OS BANCOS foram removidos, e o chão recoberto por folhas, onde as pessoas vêm sentar-se. As imagens dos santos se mantiveram intactas nos seus nichos (Sebastião crivado de flechas, Antônio de coroinha na cabeça, Francisco de pés descalços...), mas voltaram a ser apenas imagens, dublês extraviados da fé cristã para outros fins. Lá fora a igreja domina a praça, com bandeirinhas coloridas que dão a impressão de uma festa junina. É dia de feira, e uma multidão de moradores dos vários "pueblos" vizinhos vem para Chamula comprar e vender produtos (roupas, animais, alimentos). A feira se espalha pela praça e avança sobre o cemitério logo ao lado, que não tem muro de separação: é apenas um piso de terra e relva polvilhado de cruzes.
As mesmas cruzes que, no interior da igreja, são signos abstratos, aludindo a outra coisa que não mais o calvário de Cristo.
Impossível apagar da cabeça a imagem dos homens bêbados caídos à beira da estrada na entrada do vilarejo: um, dois, dez, 20, como se fossem troncos cortados. De manhã, mas já com o sol alto, saudando ao revés os visitantes, na ausência de uma placa de "bienvenidos a San Juan Chamula". Devo chamá-los de índios? A exuberância de cores nas roupas das mulheres mais o fino trançado dos cabelos não chegam a esconder os pés descalços, a resignação atávica, o sorriso triste de "fria prata" (como diria algum poema de García Lorca).

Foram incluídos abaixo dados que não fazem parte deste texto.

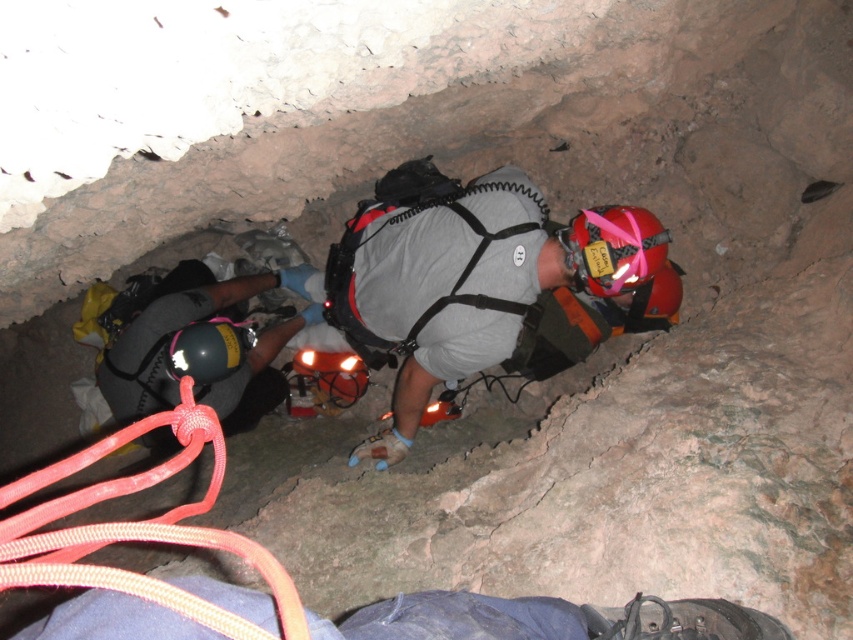 Is red matte helmet at center smaller than orange matte helmet at center?

No.

Does red matte helmet at center have a lesser width compared to orange matte helmet at center?

Indeed, red matte helmet at center has a lesser width compared to orange matte helmet at center.

Find the location of a particular element. The height and width of the screenshot is (640, 853). red matte helmet at center is located at coordinates (613, 248).

Which of these two, blue fabric bag at lower center or red nylon rope at lower left, stands shorter?

blue fabric bag at lower center

Can you confirm if blue fabric bag at lower center is positioned to the right of red nylon rope at lower left?

Indeed, blue fabric bag at lower center is positioned on the right side of red nylon rope at lower left.

Locate an element on the screen. blue fabric bag at lower center is located at coordinates (463, 618).

Where is `blue fabric bag at lower center`? The width and height of the screenshot is (853, 640). blue fabric bag at lower center is located at coordinates (463, 618).

Which of these two, brushed metal helmet at lower left or black matte helmet at lower left, stands shorter?

black matte helmet at lower left is shorter.

Measure the distance between point (146, 380) and camera.

Point (146, 380) is 9.19 feet away from camera.

Find the location of `brushed metal helmet at lower left`. brushed metal helmet at lower left is located at coordinates (172, 333).

This screenshot has width=853, height=640. I want to click on brushed metal helmet at lower left, so click(x=172, y=333). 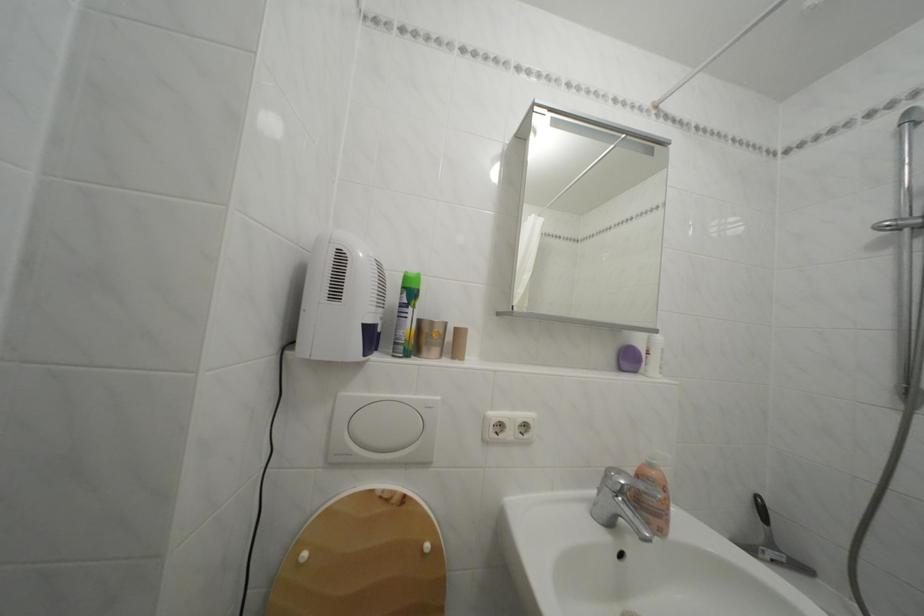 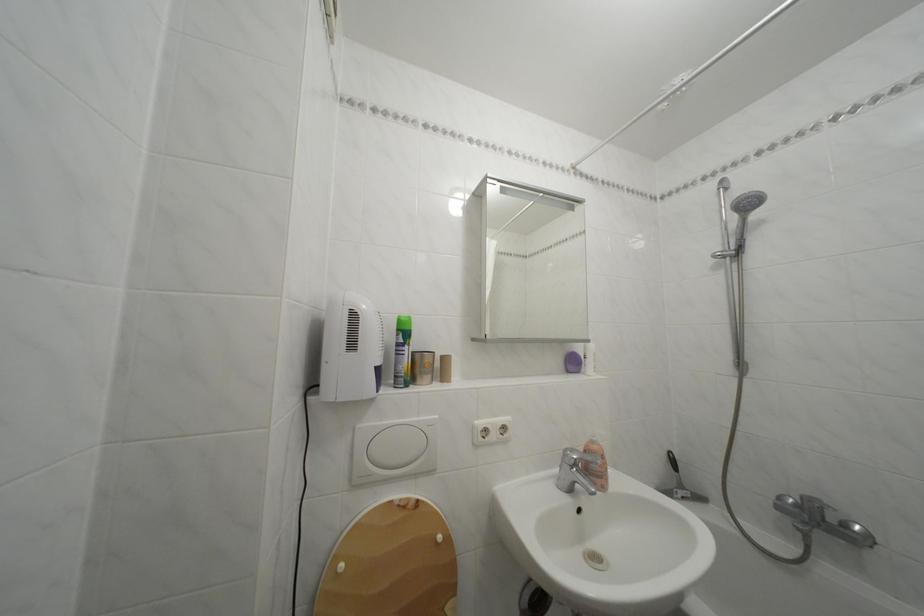 Where in the second image is the point corresponding to (782,553) from the first image?

(689, 492) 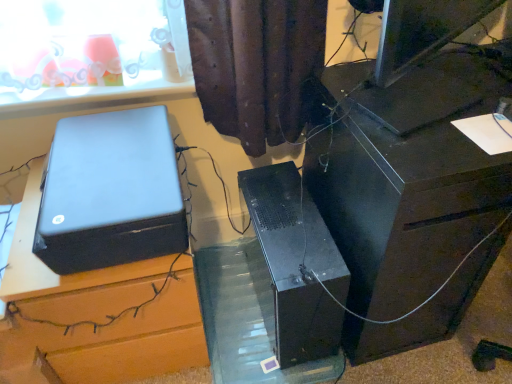 This screenshot has width=512, height=384. In order to click on free location above satin black printer at left (from a real-world perspective) in this screenshot , I will do `click(105, 159)`. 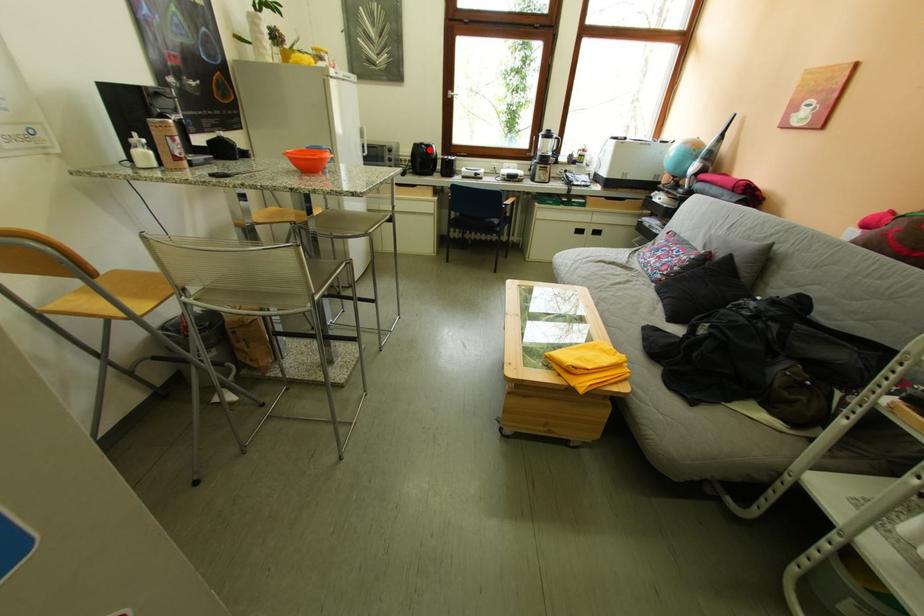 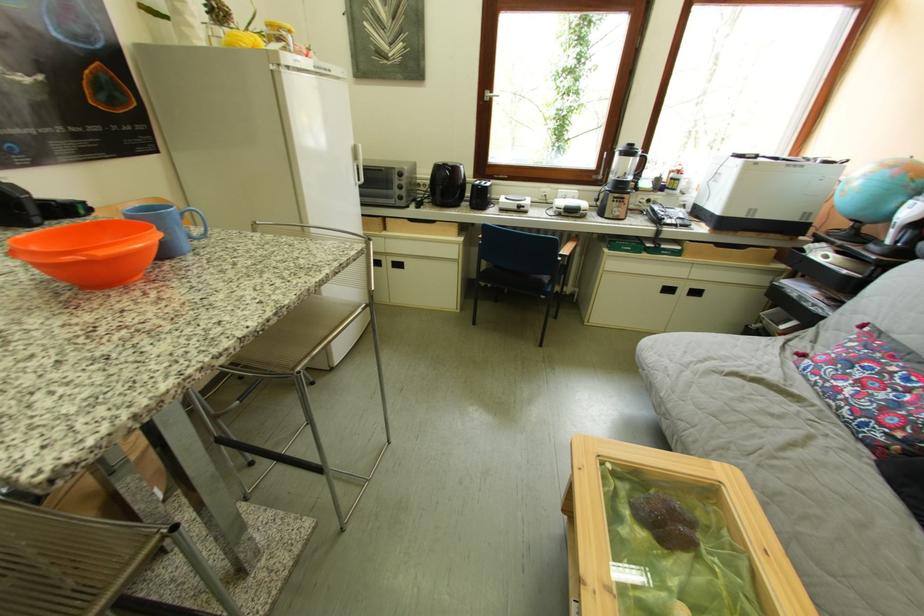 Where in the second image is the point corresponding to the highlighted location from the first image?

(451, 171) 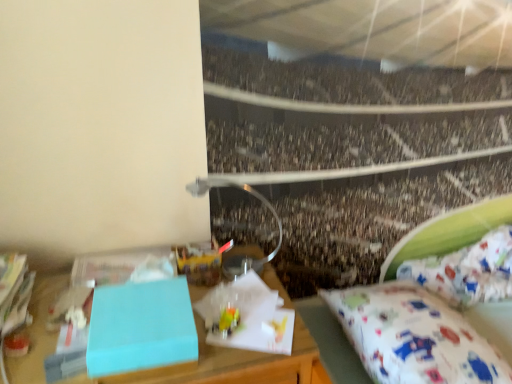 Question: Considering the relative positions of matte blue box at center and white fabric mattress at lower right in the image provided, is matte blue box at center to the left of white fabric mattress at lower right from the viewer's perspective?

Choices:
 (A) yes
 (B) no

Answer: (A)

Question: From the image's perspective, is matte blue box at center beneath white fabric mattress at lower right?

Choices:
 (A) yes
 (B) no

Answer: (A)

Question: Does matte blue box at center have a greater width compared to white fabric mattress at lower right?

Choices:
 (A) no
 (B) yes

Answer: (B)

Question: Can white fabric mattress at lower right be found inside matte blue box at center?

Choices:
 (A) yes
 (B) no

Answer: (B)

Question: Does matte blue box at center have a larger size compared to white fabric mattress at lower right?

Choices:
 (A) yes
 (B) no

Answer: (A)

Question: Is matte blue box at center taller than white fabric mattress at lower right?

Choices:
 (A) yes
 (B) no

Answer: (A)

Question: Is white fabric mattress at lower right far from speckled concrete crowd at center?

Choices:
 (A) yes
 (B) no

Answer: (B)

Question: From the image's perspective, is white fabric mattress at lower right located beneath speckled concrete crowd at center?

Choices:
 (A) yes
 (B) no

Answer: (A)

Question: Does white fabric mattress at lower right contain speckled concrete crowd at center?

Choices:
 (A) no
 (B) yes

Answer: (A)

Question: Is the depth of white fabric mattress at lower right greater than that of speckled concrete crowd at center?

Choices:
 (A) no
 (B) yes

Answer: (A)

Question: Is white fabric mattress at lower right thinner than speckled concrete crowd at center?

Choices:
 (A) yes
 (B) no

Answer: (B)

Question: Is white fabric mattress at lower right positioned in front of speckled concrete crowd at center?

Choices:
 (A) no
 (B) yes

Answer: (B)

Question: From the image's perspective, is speckled concrete crowd at center above light blue matte box at left?

Choices:
 (A) no
 (B) yes

Answer: (B) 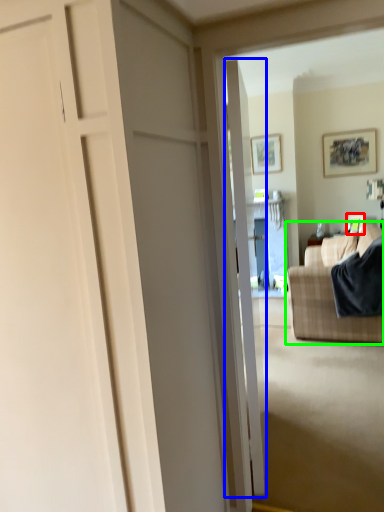 Question: Which is farther away from picture frame (highlighted by a red box)? door (highlighted by a blue box) or studio couch (highlighted by a green box)?

Choices:
 (A) door
 (B) studio couch

Answer: (A) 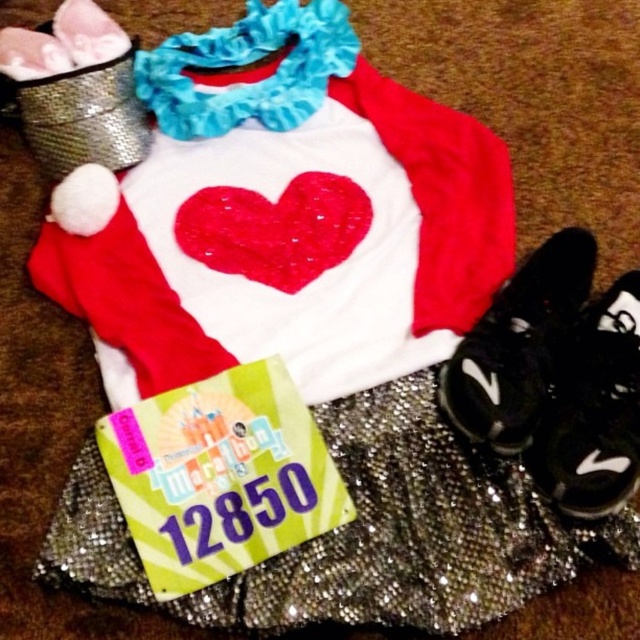 Is point (291, 566) farther from camera compared to point (353, 188)?

No, (291, 566) is in front of (353, 188).

Is glittery sequined ballet skirt at center positioned in front of shiny sequined heart at center?

That is True.

Is point (74, 483) closer to camera compared to point (273, 208)?

Yes, it is.

What are the coordinates of `glittery sequined ballet skirt at center` in the screenshot? It's located at (364, 532).

Is black synthetic shoe at lower right to the left of shiny sequined heart at center from the viewer's perspective?

In fact, black synthetic shoe at lower right is to the right of shiny sequined heart at center.

Can you confirm if black synthetic shoe at lower right is positioned above shiny sequined heart at center?

No, black synthetic shoe at lower right is not above shiny sequined heart at center.

This screenshot has height=640, width=640. I want to click on black synthetic shoe at lower right, so click(516, 346).

What are the coordinates of `black synthetic shoe at lower right` in the screenshot? It's located at (516, 346).

Is point (520, 588) more distant than point (632, 381)?

No, (520, 588) is closer to viewer.

Between point (358, 621) and point (602, 490), which one is positioned behind?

Dentro, a fumaça do turíbulo preenche o espaço da igreja, como numa missa tradicional, mas um coro de choro de crianças substitui a reza. Quase todas as famílias trazem crianças pequenas ou de colo, e se aglomeram de cócoras, como que em procissão, esperando serem atendidas pelos curandeiros sentados no fundo da nave.
Mas trazem também uma outra coisa, uma oferenda estranha de tão familiar: garrafas e mais garrafas de Coca-Cola que, esvaziadas no ritual de cura, se acumulam empilhadas no altar, formando um mosaico estarrecedor, cristalino e instável como um castelo de cartas.
Logo, um turista sensato me explica que o ritual só se completa com o arroto da criança, daí a qualidade balsâmica do refrigerante.
Já o padre, constrangido na entrada da igreja, não explica nada. Saio aturdido da "casa de Deus", mas atino, em meio à confusão da feira, entre bandeirinhas de papel, para outdoors vermelhos emoldurando a praça, com a onda da Coca-Cola e a palavra "Disfruta".
Me lembrei dessa manhã vivida no México alguns anos atrás a propósito da recente visita do Papa a São Paulo, empenhado em recuperar valores morais dogmáticos de modo a imprimir um "padrão Vaticano" (casto, conservador e assistencialista) a um mundo em transformação. Teme, provavelmente, transformar-se no padre missionário de Chamula.
Enquanto isso, ensaiamos abraçar em tom de deboche a campanha para a eleição de um monumento brasileiro entre as sete novas maravilhas do mundo. "Vote no Cristo", diz o slogan, que parece de propaganda política, com o redentor acompanhado da arvorezinha do Bradesco. E completa: "Ele é uma maravilha!".